Note that the color scale for errors is different for the two plots, since test classification error rates were generally lower than the OOB errors. Test error rates were also more variable, so the color scale for the plot on the right is wider than that for the plot on the left.

We see from the 10×10 heatmaps that out-of-bag errors can range roughly from 15% to 23%, and that the test set misclassification errors can range roughly from 10% to 19%. There are no patterns that are humanly discernible. For instance, there does not seem to be a relationship, so far, between mtry and error rates.

The 60×60 heatmap shows a different picture. Surprisingly, error rates increase with the seed number. This is interesting because the seed number, to my knowledge, is pure for randomization purposes, and should not affect error rates substantially. However, at higher seed numbers, errors are almost double that of lower seed numbers.

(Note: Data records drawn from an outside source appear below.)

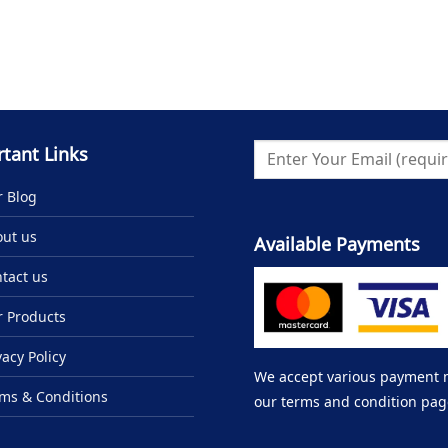
tant Links
 Blog
ut us
Available Payments
tact us
 Products
vacy Policy
We accept various payment me
ms & Conditions
our terms and condition pag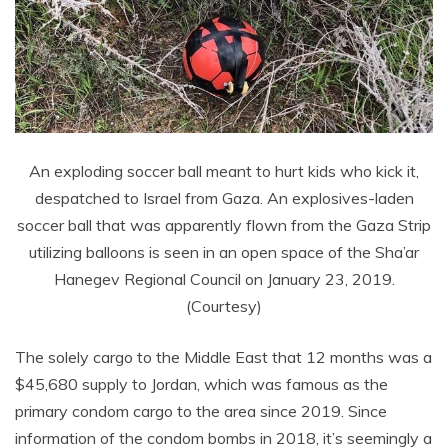
An exploding soccer ball meant to hurt kids who kick it,
despatched to Israel from Gaza. An explosives-laden
soccer ball that was apparently flown from the Gaza Strip
utilizing balloons is seen in an open space of the Sha’ar
Hanegev Regional Council on January 23, 2019.
(Courtesy)
The solely cargo to the Middle East that 12 months was a
$45,680 supply to Jordan, which was famous as the
primary condom cargo to the area since 2019. Since
information of the condom bombs in 2018, it’s seemingly a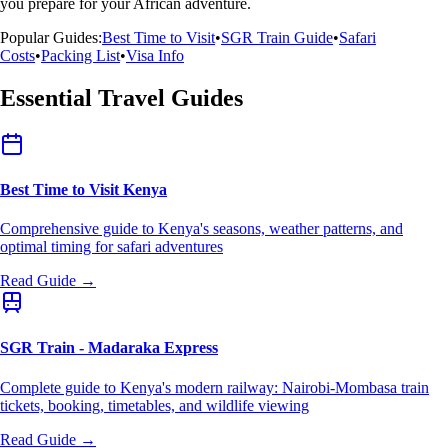
you prepare for your African adventure.
Popular Guides:
Best Time to Visit
•
SGR Train Guide
•
Safari
Costs
•
Packing List
•
Visa Info
Essential Travel Guides
Best Time to Visit Kenya
Comprehensive guide to Kenya's seasons, weather patterns, and
optimal timing for safari adventures
Read Guide →
SGR Train - Madaraka Express
Complete guide to Kenya's modern railway: Nairobi-Mombasa train
tickets, booking, timetables, and wildlife viewing
Read Guide →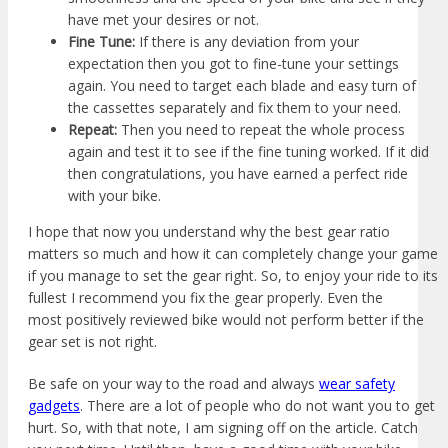
have met your desires or not.
Fine Tune:
If there is any deviation from your
expectation then you got to fine-tune your settings
again. You need to target each blade and easy turn of
the cassettes separately and fix them to your need.
Repeat:
Then you need to repeat the whole process
again and test it to see if the fine tuning worked. If it did
then congratulations, you have earned a perfect ride
with your bike.
I hope that now you understand why the best gear ratio
matters so much and how it can completely change your game
if you manage to set the gear right. So, to enjoy your ride to its
fullest I recommend you fix the gear properly. Even the
most positively reviewed bike would not perform better if the
gear set is not right.
Be safe on your way to the road and always
wear safety
gadgets
. There are a lot of people who do not want you to get
hurt. So, with that note, I am signing off on the article. Catch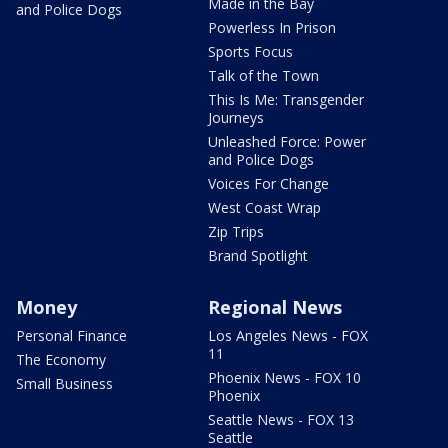
Made in the Bay
and Police Dogs
Powerless In Prison
Sports Focus
Talk of the Town
This Is Me: Transgender
Journeys
Unleashed Force: Power
and Police Dogs
Voices For Change
West Coast Wrap
Zip Trips
Brand Spotlight
Money
Regional News
Personal Finance
Los Angeles News - FOX
11
The Economy
Phoenix News - FOX 10
Small Business
Phoenix
Seattle News - FOX 13
Seattle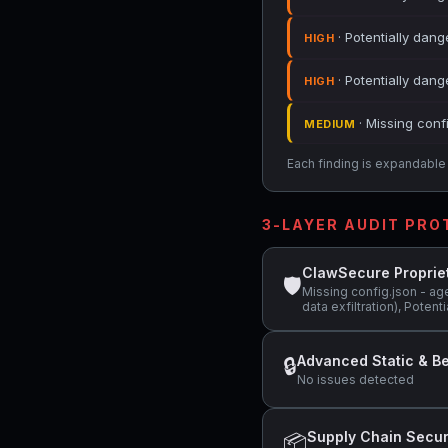
· Potentially dang
HIGH
· Potentially dan
HIGH
· Missing conf
MEDIUM
Each finding is expandable i
3-LAYER AUDIT PR
ClawSecure Proprie
🛡
Missing config.json - ag
data exfiltration), Poten
Advanced Static & Be
🔒
No issues detected
Supply Chain Secur
📦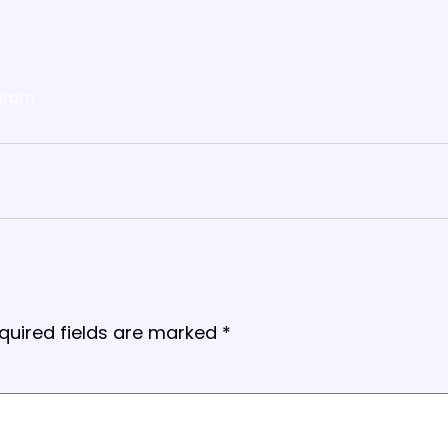
gram
quired fields are marked
*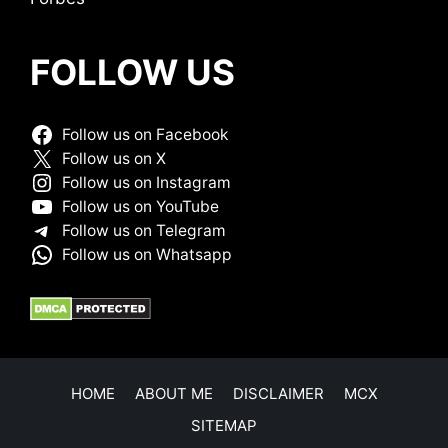
FOLLOW US
Follow us on Facebook
Follow us on X
Follow us on Instagram
Follow us on YouTube
Follow us on Telegram
Follow us on Whatsapp
HOME
ABOUT ME
DISCLAIMER
MCX
SITEMAP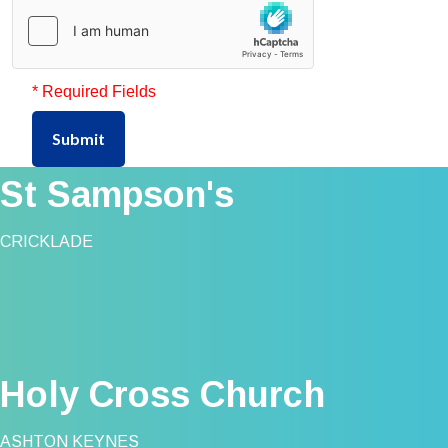
* Required Fields
Submit
St Sampson's
CRICKLADE
Holy Cross Church
ASHTON KEYNES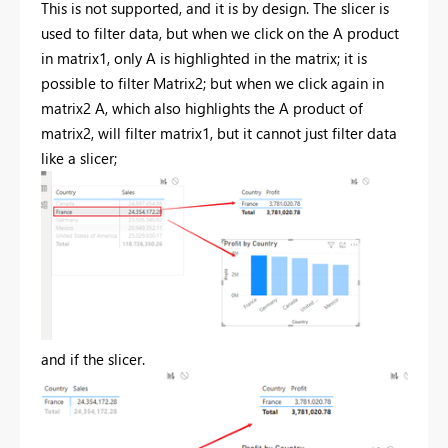
This is not supported, and it is by design. The slicer is
used to filter data, but when we click on the A product
in matrix1, only A is highlighted in the matrix; it is
possible to filter Matrix2; but when we click again in
matrix2 A, which also highlights the A product of
matrix2, will filter matrix1, but it cannot just filter data
like a slicer;
and if the slicer.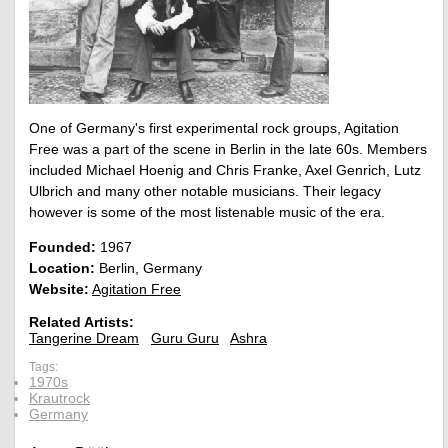
One of Germany's first experimental rock groups, Agitation
Free was a part of the scene in Berlin in the late 60s. Members
included Michael Hoenig and Chris Franke, Axel Genrich, Lutz
Ulbrich and many other notable musicians. Their legacy
however is some of the most listenable music of the era.
Founded:
1967
Location:
Berlin, Germany
Website:
Agitation Free
Related Artists:
Tangerine Dream
Guru Guru
Ashra
Tags:
1970s
Krautrock
Germany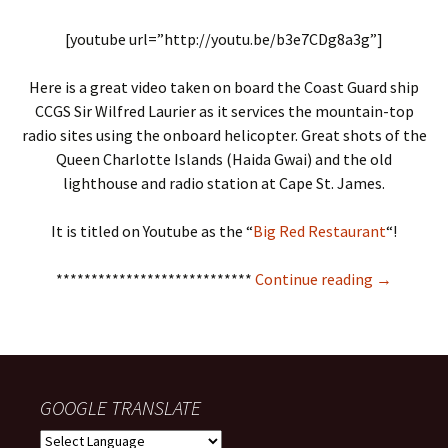
[youtube url=”http://youtu.be/b3e7CDg8a3g”]
Here is a great video taken on board the Coast Guard ship
CCGS Sir Wilfred Laurier as it services the mountain-top
radio sites using the onboard helicopter. Great shots of the
Queen Charlotte Islands (Haida Gwai) and the old
lighthouse and radio station at Cape St. James.
It is titled on Youtube as the “
Big Red Restaurant
“!
Mise Tales
****************************
Continue reading
→
GOOGLE TRANSLATE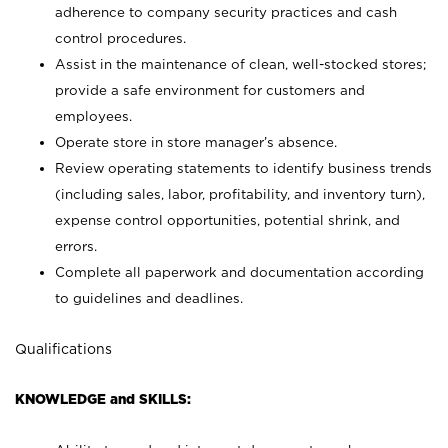
adherence to company security practices and cash
control procedures.
Assist in the maintenance of clean, well-stocked stores;
provide a safe environment for customers and
employees.
Operate store in store manager’s absence.
Review operating statements to identify business trends
(including sales, labor, profitability, and inventory turn),
expense control opportunities, potential shrink, and
errors.
Complete all paperwork and documentation according
to guidelines and deadlines.
Qualifications
KNOWLEDGE and SKILLS: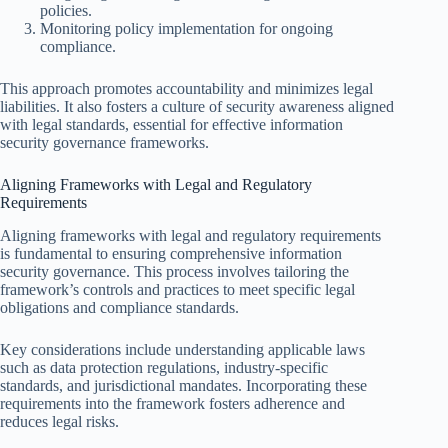
policies.
Monitoring policy implementation for ongoing
compliance.
This approach promotes accountability and minimizes legal
liabilities. It also fosters a culture of security awareness aligned
with legal standards, essential for effective information
security governance frameworks.
Aligning Frameworks with Legal and Regulatory
Requirements
Aligning frameworks with legal and regulatory requirements
is fundamental to ensuring comprehensive information
security governance. This process involves tailoring the
framework’s controls and practices to meet specific legal
obligations and compliance standards.
Key considerations include understanding applicable laws
such as data protection regulations, industry-specific
standards, and jurisdictional mandates. Incorporating these
requirements into the framework fosters adherence and
reduces legal risks.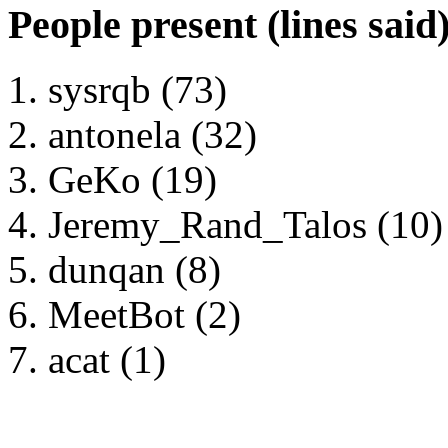
People present (lines said
sysrqb (73)
antonela (32)
GeKo (19)
Jeremy_Rand_Talos (10)
dunqan (8)
MeetBot (2)
acat (1)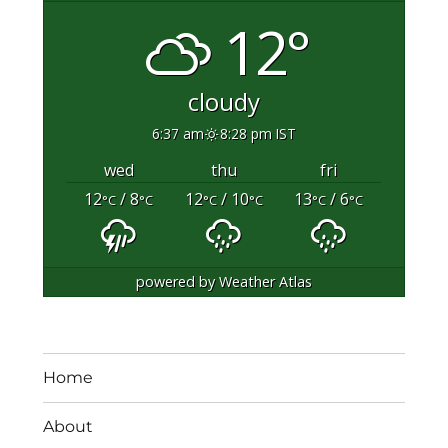
12°
cloudy
6:37 am
8:28 pm IST
wed
thu
fri
12
/ 8
12
/ 10
13
/ 6
°C
°C
°C
°C
°C
°C
powered by
Weather Atlas
Home
About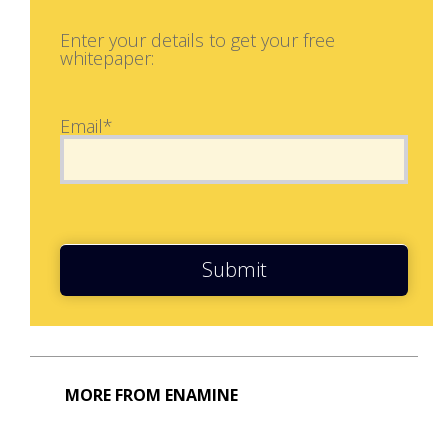
Enter your details to get your free
whitepaper:
Email*
Submit
MORE FROM ENAMINE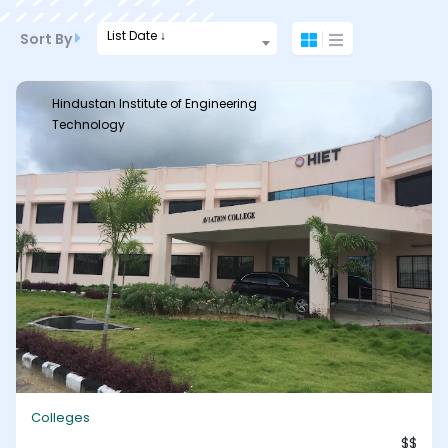
List Date ↓
Sort By
Hindustan Institute of Engineering
Technology
Colleges
$$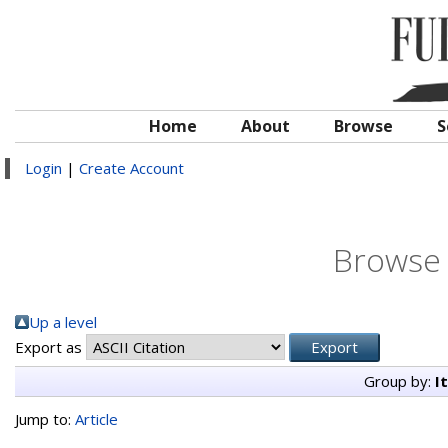
Home
About
Browse
S
Login
|
Create Account
Browse 
Up a level
Export as
Group by:
I
Jump to:
Article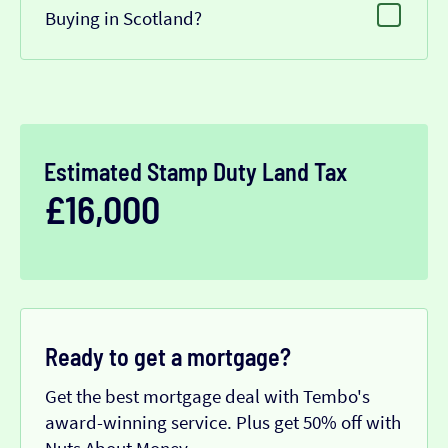
Buying in Scotland?
Estimated Stamp Duty Land Tax
£16,000
Ready to get a mortgage?
Get the best mortgage deal with Tembo's
award-winning service. Plus get 50% off with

Trying 60 seed numbers was an arbitrary decision (mostly for the aesthetic purpose of making a square heatplot). It would make more sense to try thousands, if not tens of thousands, of seed numbers to get the real picture. I suspect that there is actually no pattern. On the other hand, my knowledge of pseudorandom generators is very limited, and there very well might be a pattern.

We also observe the same apparent relationship between seed and error rate, with the test set. As with the 10×10 plot, there is no discernible pattern between mtry and error rate.

The out-of-bound estimated error rates are plotted here as histograms. Bin size is decreased from left to right, from 0.0100 to 0.0075 to 0.0050. Interestingly, there is a slight left-skewedness evident in all three plots, with a mean (sd) of 0.2078 (0.0177) and median of 0.2077. At this time, I am uncertain on how to interpret this.

More interestingly, the right-most graph shows discontinuities in the distribution. Upon further investigation, it appears that many error rates are duplicated exactly, at different seeds. I believe this has to do with the bootstrap nature of random forests. With different seeds, the bootstrap procedure may be returning the same sample, or predictors, which lead to the same error rate. (An alternate explanation is that I may be running this “simulation” incorrectly.)

We observe a more normal distribution with the test set misclassification error rates. The mean (sd) test error is 0.1639 (0.0228), and the median, 0.1667. We also observe the breaks in the distribution, which are more severe because there are fewer cases in the test dataset.

Is there a correlation between the out-of-bag error estimated by randomForest, and the actual misclassification error with the test dataset?

The linear correlation coefficient r is 0.46. So there is some moderate linear relationship.

3. AdaBoost

Adaptive boosting (“AdaBoost”) essentially iterates the same rpart algorithm from part 1. At the end of each iteration, errors are computed, and used to modify, or adapt, the subsequent iteration. This iteration reduces the instability of rpart, and makes AdaBoost less vulnerable to overfitting but more suspectible to noise and outliers, compared to rpart. As with random forests, there does not seem to be an outwardly random component (such as the bootscrap process used by random forests) that is affected by using different seeds.

The training and test errors can be plotted against iteration number:

We observe that errors at early iterations can fluctuate wildly, from between roughly 0.20 and 0.40 for the test error. However, with additional iterations, we observe the adaptive mechanism set in, to reduce and stabilize error rates. The final training error reached is 0, for a perfect fit. The final test error reached is 0.1667.

4. Table of Errors

This table briefly summarizes the training and test errors shown by each of the three procedures described previously. For rpart and AdaBoost, the misclassification errors from the training and tests sets are represented. For randomForest, the mean of the out-of-bag errors, and test set misclassification errors, computed at 3600 settings are represented (despite the slight skewedness of each distribution).

Note that this may not be the optimal method to evaluate randomForest, because typically only a range of mtry, or perhaps only the default mtry, will actually be used in practice. However, from the heatplots, we observed that changing mtry does not appear to substantially affect error rates.

References:

1. Fall 2012 UCLA Biostatistics 273 Lectures; Prof. Christina Kitchen
2. Stanford Statistics 202 Sample Code